By bringing up individual cases in this way, I think we move into another difficult aspect of the question: When we talk about things like Aristotelian ordering, are we speaking about what is the case for
all humans
all the time, or allowing that exceptions can be made? (Perhaps it’s a
telos for the species which we haven’t yet achieved?) We might say, as an analogy, that the human species has evolved so that mothers, and by extension families, care for their young. As a general rule, this is unexceptionable. But we know it’s possible for a particular parent, in a particular situation, to fail to follow this rule. (It’s not necessitated, in your terminology.) Is “being ordered to truth” like that? Or are we saying that there is a human nature so hardwired that it’s literally impossible for anyone, anytime, not to show a preference for truth over falsity? I doubt we could maintain this. Indeed, if we could, the issue of “ought” would be moot. Every example would be covered by the “Nagel rule”: You can’t help but think/believe/say it.
Similar questions would apply to the doctor situation. It’s true that doctors assume, as a rule, that their patients desire health, but it’s not outlandish for some hedonist to say, “Sorry, I’d rather live at 100mph and die young, thanks all the same.
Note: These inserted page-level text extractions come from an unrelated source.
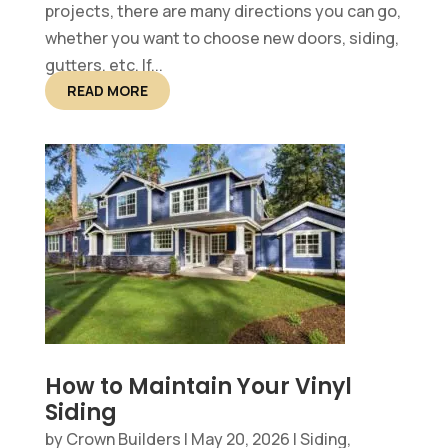
projects, there are many directions you can go,
whether you want to choose new doors, siding,
gutters, etc. If...
READ MORE
How to Maintain Your Vinyl
Siding
by
Crown Builders
|
May 20, 2026
|
Siding,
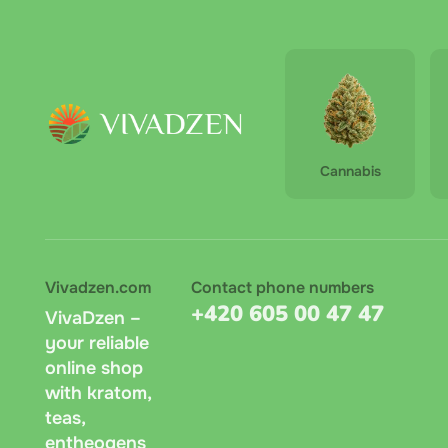
Shen
Pu-e
Cannabis
Vivadzen.com
Contact phone numbers
+420 605 00 47 47
VivaDzen –
your reliable
online shop
with kratom,
teas,
entheogens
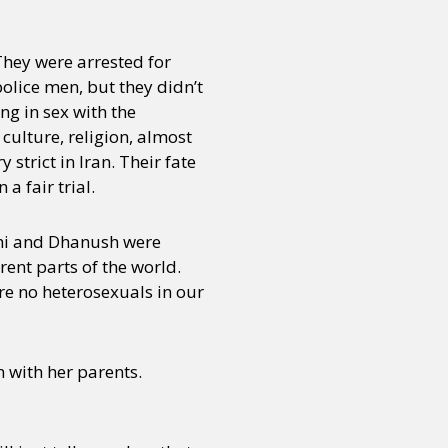
They were arrested for
or visit our digital archive
onal
Opinion
lice men, but they didn’t
g in sex with the
culture, religion, almost
strict in Iran. Their fate
 fair trial.
thi and Dhanush were
ent parts of the world.
re no heterosexuals in our
n with her parents.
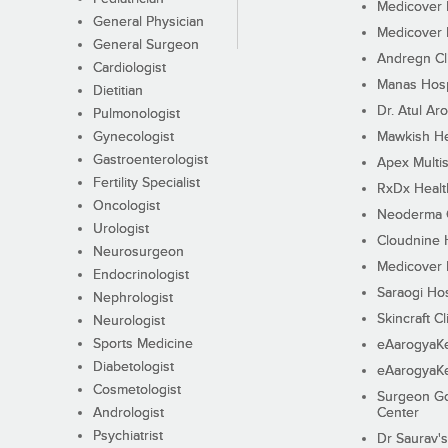
Medicover F
General Physician
Medicover F
General Surgeon
Andregn Cl
Cardiologist
Manas Hosp
Dietitian
Dr. Atul Aro
Pulmonologist
Gynecologist
Mawkish He
Gastroenterologist
Apex Multis
Fertility Specialist
RxDx Healt
Oncologist
Neoderma C
Urologist
Cloudnine 
Neurosurgeon
Medicover F
Endocrinologist
Saraogi Hos
Nephrologist
Skincraft Cl
Neurologist
Sports Medicine
eAarogyaK
Diabetologist
eAarogyaK
Cosmetologist
Surgeon Go
Andrologist
Center
Psychiatrist
Dr Saurav's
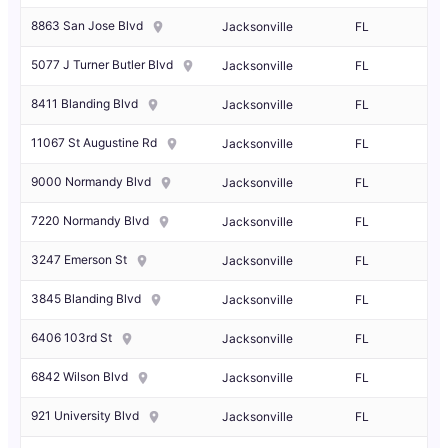
8863 San Jose Blvd
Jacksonville
FL
5077 J Turner Butler Blvd
Jacksonville
FL
8411 Blanding Blvd
Jacksonville
FL
11067 St Augustine Rd
Jacksonville
FL
9000 Normandy Blvd
Jacksonville
FL
7220 Normandy Blvd
Jacksonville
FL
3247 Emerson St
Jacksonville
FL
3845 Blanding Blvd
Jacksonville
FL
6406 103rd St
Jacksonville
FL
6842 Wilson Blvd
Jacksonville
FL
921 University Blvd
Jacksonville
FL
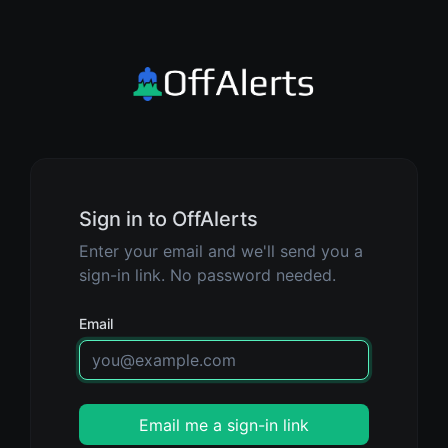
Sign in to OffAlerts
Enter your email and we'll send you a
sign-in link. No password needed.
Email
Email me a sign-in link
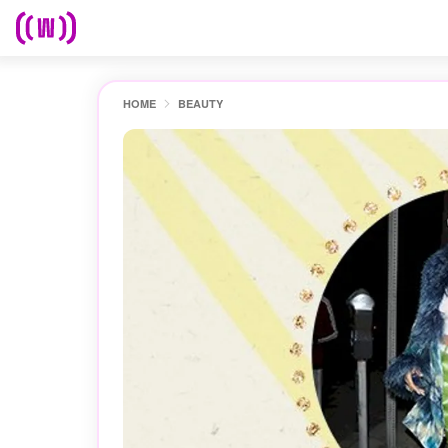
HOME
BEAUTY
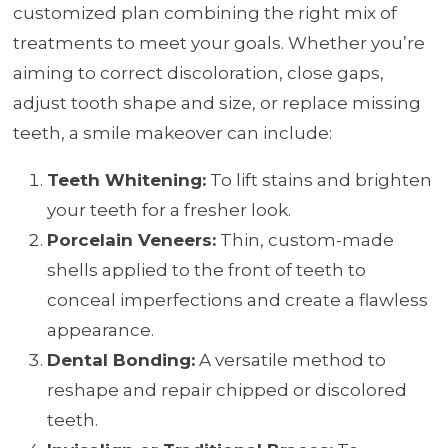
customized plan combining the right mix of
treatments to meet your goals. Whether you’re
aiming to correct discoloration, close gaps,
adjust tooth shape and size, or replace missing
teeth, a smile makeover can include:
Teeth Whitening:
To lift stains and brighten
your teeth for a fresher look.
Porcelain Veneers:
Thin, custom-made
shells applied to the front of teeth to
conceal imperfections and create a flawless
appearance.
Dental Bonding:
A versatile method to
reshape and repair chipped or discolored
teeth.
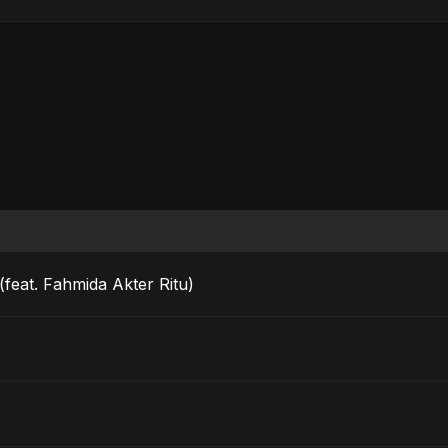
feat. Fahmida Akter Ritu)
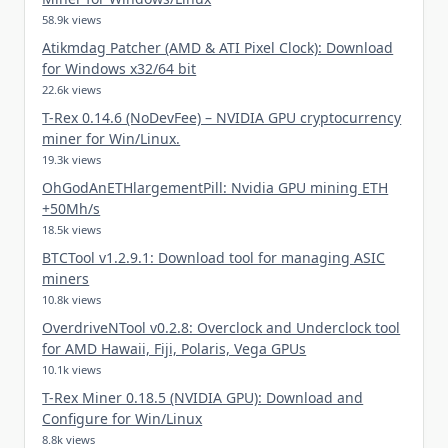
58.9k views
Atikmdag Patcher (AMD & ATI Pixel Clock): Download
for Windows x32/64 bit
22.6k views
T-Rex 0.14.6 (NoDevFee) – NVIDIA GPU cryptocurrency
miner for Win/Linux.
19.3k views
OhGodAnETHlargementPill: Nvidia GPU mining ETH
+50Mh/s
18.5k views
BTCTool v1.2.9.1: Download tool for managing ASIC
miners
10.8k views
OverdriveNTool v0.2.8: Overclock and Underclock tool
for AMD Hawaii, Fiji, Polaris, Vega GPUs
10.1k views
T-Rex Miner 0.18.5 (NVIDIA GPU): Download and
Configure for Win/Linux
8.8k views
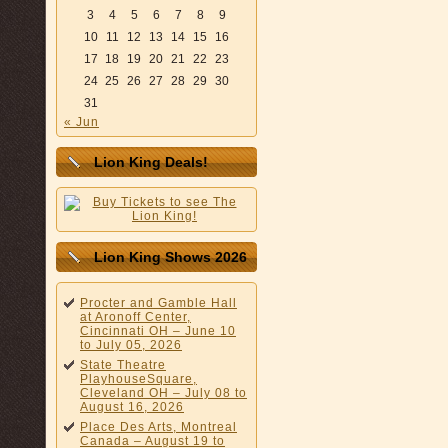
3
4
5
6
7
8
9
10
11
12
13
14
15
16
17
18
19
20
21
22
23
24
25
26
27
28
29
30
31
« Jun
Lion King Deals!
Lion King Shows 2026
Procter and Gamble Hall
at Aronoff Center,
Cincinnati OH – June 10
to July 05, 2026
State Theatre
PlayhouseSquare,
Cleveland OH – July 08 to
August 16, 2026
Place Des Arts, Montreal
Canada – August 19 to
Hold the water!” So you need a real, if unspoken, premise that says, “Follow your doctor’s advice
if you want to be healthy” -- and many do not. It’s not that one might “just as well” desire to be unhealthy because one is
indifferent to health, or can’t
tell the difference between good health and illness. Rather, one has made a choice to value something else more.
We agree that “it’s hard to say what the exact force is” of a claim like “You ought to believe X because it’s true.” Given what I’ve written above, there are some cases where we’d say “You ought to believe X because . . . no, wait a minute, it’s a ‛Nagel truth’ so you already believe it!” Those aren’t the problematic ones (though very problematic indeed for those who don’t think Nagel truths – self-evident or analytic truths – exist). The case of concern is one where we want to say, “You ought to believe X because it’s true (though not self-evident)
and because human beings are creatures with a certain ordering to truth. You
should believe this particular true thing because of the sort of creature you are.” Sadly, this just puts us back into the general/individual distinction, it seems to me. The nonbeliever can always reply, “I quite agree that humans have evolved this way, and I certainly practice this most of the time. However, I am not hardwired to do so in non-apodictic truth-claim situations, and in this case, I will choose not to.” So our “ought” remains hypothetical, and our interlocutor is rejecting our hypothesis for themselves, in this case. They’re saying, “I don’t accept the translation of ‛if’ into ‛because.’ I interpret your statement as ‛You should believe this particular true thing
if you want to be the sort of creature you are. Well, ‛the sort of creature I am’ is one who may be ordered to truth but can also choose not to believe some instances of it. So that’s what I’ll do.’ ”
(I want to fess up to something that has really started to puzzle me, though. I’m starting to think that the whole “you ought to believe X” thing is kind of unreal, a philosopher’s thought-experiment. What exactly would it mean to “not believe” something, if you also thought it was true? What are the actual examples of this? Are we talking about belief as a psychological experience, or as a theoretical assent to a proposition? We all know that if I’m asked, “Do you believe water is H2O?” the questioner doesn’t mean “Are you having a mental event right this moment that consists of believing X?” Beliefs can be unthought, background conditions. So which kind of “belief” have I been claiming, rather glibly, that it’s possible to refuse to true statements? I need to think a lot more about this, so it’s in parentheses.)
As you say, the “ought” question is huge and deserves its own thread/book/library. So does Kant’s view about imperatives. I appreciate the light you shed on the possible nuances between categorical and hypothetical oughts, and for what it’s worth, I find some nuances in Kant as well. I’ll watch for the next Kantian ethics discussion.